(RECORDS PROVIDED)

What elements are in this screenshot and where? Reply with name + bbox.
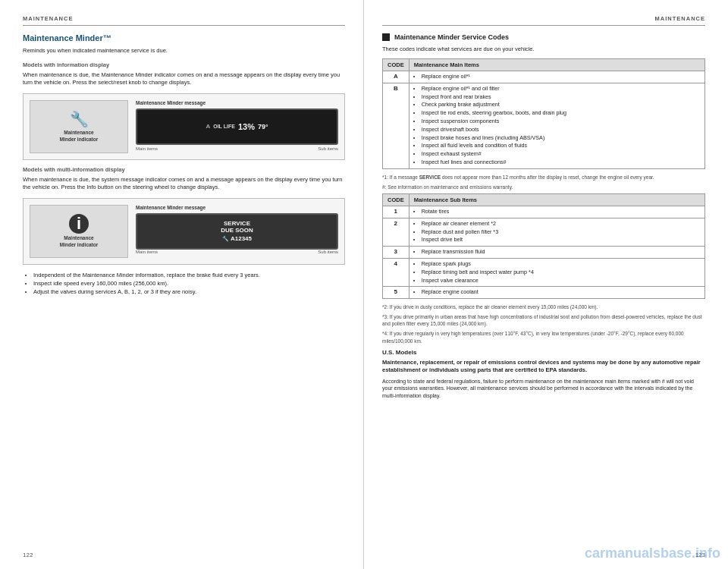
us-models-title: U.S. Models: [382, 349, 705, 356]
table-row: 3 Replace transmission fluid: [383, 247, 705, 259]
footnote-3: *3: If you drive primarily in urban area…: [382, 313, 705, 327]
page-number-left: 122: [23, 552, 33, 558]
right-column: MAINTENANCE Maintenance Minder Service C…: [364, 0, 728, 569]
table-row: 4 Replace spark plugs Replace timing bel…: [383, 258, 705, 286]
footnote-4: *4: If you drive regularly in very high …: [382, 330, 705, 344]
display-screen1: A OIL LIFE 13% 79°: [136, 108, 338, 145]
section1-title: Models with information display: [23, 61, 345, 68]
table-row: 5 Replace engine coolant: [383, 287, 705, 299]
section2-title: Models with multi-information display: [23, 166, 345, 173]
bullet-item: Independent of the Maintenance Minder in…: [33, 271, 345, 279]
sub-col-code-header: CODE: [383, 193, 410, 206]
section2-text: When maintenance is due, the system mess…: [23, 176, 345, 192]
service-screen: SERVICE DUE SOON 🔧 A12345: [136, 213, 338, 250]
wrench-icon: 🔧: [70, 110, 89, 128]
bullet-item: Adjust the valves during services A, B, …: [33, 288, 345, 296]
code-a: A: [383, 71, 410, 83]
right-header: MAINTENANCE: [382, 15, 705, 26]
diagram2-display: Maintenance Minder message SERVICE DUE S…: [136, 205, 338, 258]
code-b: B: [383, 83, 410, 168]
col-items-header: Maintenance Main Items: [409, 59, 704, 71]
diagram1-indicator: 🔧 Maintenance Minder indicator: [30, 100, 128, 153]
table-row: A Replace engine oil*¹: [383, 71, 705, 83]
black-square-icon: [382, 33, 390, 41]
footnote-hash: #: See information on maintenance and em…: [382, 184, 705, 190]
sub-codes-table: CODE Maintenance Sub Items 1 Rotate tire…: [382, 193, 705, 299]
left-column: MAINTENANCE Maintenance Minder™ Reminds …: [0, 0, 364, 569]
table-row: 1 Rotate tires: [383, 206, 705, 218]
items-a: Replace engine oil*¹: [409, 71, 704, 83]
bullet-list: Independent of the Maintenance Minder in…: [23, 271, 345, 297]
sub-col-items-header: Maintenance Sub Items: [409, 193, 704, 206]
diagram2: i Maintenance Minder indicator Maintenan…: [23, 198, 345, 265]
footnote-2: *2: If you drive in dusty conditions, re…: [382, 303, 705, 310]
footnote-1: *1: If a message SERVICE does not appear…: [382, 174, 705, 181]
main-codes-table: CODE Maintenance Main Items A Replace en…: [382, 58, 705, 169]
table-row: B Replace engine oil*¹ and oil filter In…: [383, 83, 705, 168]
service-codes-title: Maintenance Minder Service Codes: [382, 33, 705, 41]
us-models-bold-text: Maintenance, replacement, or repair of e…: [382, 359, 705, 375]
col-code-header: CODE: [383, 59, 410, 71]
left-header: MAINTENANCE: [23, 15, 345, 26]
items-b: Replace engine oil*¹ and oil filter Insp…: [409, 83, 704, 168]
diagram1: 🔧 Maintenance Minder indicator Maintenan…: [23, 93, 345, 160]
intro-text: Reminds you when indicated maintenance s…: [23, 47, 345, 55]
diagram1-display: Maintenance Minder message A OIL LIFE 13…: [136, 100, 338, 153]
bullet-item: Inspect idle speed every 160,000 miles (…: [33, 279, 345, 288]
table-row: 2 Replace air cleaner element *2 Replace…: [383, 218, 705, 246]
us-models-text: According to state and federal regulatio…: [382, 378, 705, 400]
main-title: Maintenance Minder™: [23, 33, 345, 42]
codes-intro: These codes indicate what services are d…: [382, 46, 705, 52]
diagram2-indicator: i Maintenance Minder indicator: [30, 205, 128, 258]
page-number-right: 123: [695, 552, 705, 558]
info-icon: i: [69, 214, 89, 234]
section1-text: When maintenance is due, the Maintenance…: [23, 71, 345, 87]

(End RECORDS PROVIDED)

TASK PROMPT:
Above are the records; reproduce them exactly and leave out the pictures.

RESPONSE:
What elements are in this screenshot and where? Reply with name + bbox.
us-models-title: U.S. Models: [382, 349, 705, 356]
table-row: 3 Replace transmission fluid: [383, 247, 705, 259]
footnote-3: *3: If you drive primarily in urban area…: [382, 313, 705, 327]
page-number-left: 122: [23, 552, 33, 558]
right-column: MAINTENANCE Maintenance Minder Service C…: [364, 0, 728, 569]
table-row: 4 Replace spark plugs Replace timing bel…: [383, 258, 705, 286]
footnote-4: *4: If you drive regularly in very high …: [382, 330, 705, 344]
display-screen1: A OIL LIFE 13% 79°: [136, 108, 338, 145]
section1-title: Models with information display: [23, 61, 345, 68]
table-row: 5 Replace engine coolant: [383, 287, 705, 299]
section2-title: Models with multi-information display: [23, 166, 345, 173]
bullet-item: Independent of the Maintenance Minder in…: [33, 271, 345, 279]
sub-col-code-header: CODE: [383, 193, 410, 206]
section2-text: When maintenance is due, the system mess…: [23, 176, 345, 192]
service-screen: SERVICE DUE SOON 🔧 A12345: [136, 213, 338, 250]
wrench-icon: 🔧: [70, 110, 89, 128]
bullet-item: Adjust the valves during services A, B, …: [33, 288, 345, 296]
code-a: A: [383, 71, 410, 83]
right-header: MAINTENANCE: [382, 15, 705, 26]
diagram2-display: Maintenance Minder message SERVICE DUE S…: [136, 205, 338, 258]
code-b: B: [383, 83, 410, 168]
col-items-header: Maintenance Main Items: [409, 59, 704, 71]
diagram1-indicator: 🔧 Maintenance Minder indicator: [30, 100, 128, 153]
table-row: A Replace engine oil*¹: [383, 71, 705, 83]
black-square-icon: [382, 33, 390, 41]
footnote-hash: #: See information on maintenance and em…: [382, 184, 705, 190]
sub-codes-table: CODE Maintenance Sub Items 1 Rotate tire…: [382, 193, 705, 299]
left-column: MAINTENANCE Maintenance Minder™ Reminds …: [0, 0, 364, 569]
table-row: 1 Rotate tires: [383, 206, 705, 218]
items-a: Replace engine oil*¹: [409, 71, 704, 83]
bullet-list: Independent of the Maintenance Minder in…: [23, 271, 345, 297]
sub-col-items-header: Maintenance Sub Items: [409, 193, 704, 206]
diagram2: i Maintenance Minder indicator Maintenan…: [23, 198, 345, 265]
footnote-2: *2: If you drive in dusty conditions, re…: [382, 303, 705, 310]
footnote-1: *1: If a message SERVICE does not appear…: [382, 174, 705, 181]
main-codes-table: CODE Maintenance Main Items A Replace en…: [382, 58, 705, 169]
table-row: B Replace engine oil*¹ and oil filter In…: [383, 83, 705, 168]
service-codes-title: Maintenance Minder Service Codes: [382, 33, 705, 41]
us-models-bold-text: Maintenance, replacement, or repair of e…: [382, 359, 705, 375]
col-code-header: CODE: [383, 59, 410, 71]
left-header: MAINTENANCE: [23, 15, 345, 26]
items-b: Replace engine oil*¹ and oil filter Insp…: [409, 83, 704, 168]
diagram1: 🔧 Maintenance Minder indicator Maintenan…: [23, 93, 345, 160]
intro-text: Reminds you when indicated maintenance s…: [23, 47, 345, 55]
diagram1-display: Maintenance Minder message A OIL LIFE 13…: [136, 100, 338, 153]
bullet-item: Inspect idle speed every 160,000 miles (…: [33, 279, 345, 288]
table-row: 2 Replace air cleaner element *2 Replace…: [383, 218, 705, 246]
us-models-text: According to state and federal regulatio…: [382, 378, 705, 400]
main-title: Maintenance Minder™: [23, 33, 345, 42]
codes-intro: These codes indicate what services are d…: [382, 46, 705, 52]
diagram2-indicator: i Maintenance Minder indicator: [30, 205, 128, 258]
page-number-right: 123: [695, 552, 705, 558]
info-icon: i: [69, 214, 89, 234]
section1-text: When maintenance is due, the Maintenance…: [23, 71, 345, 87]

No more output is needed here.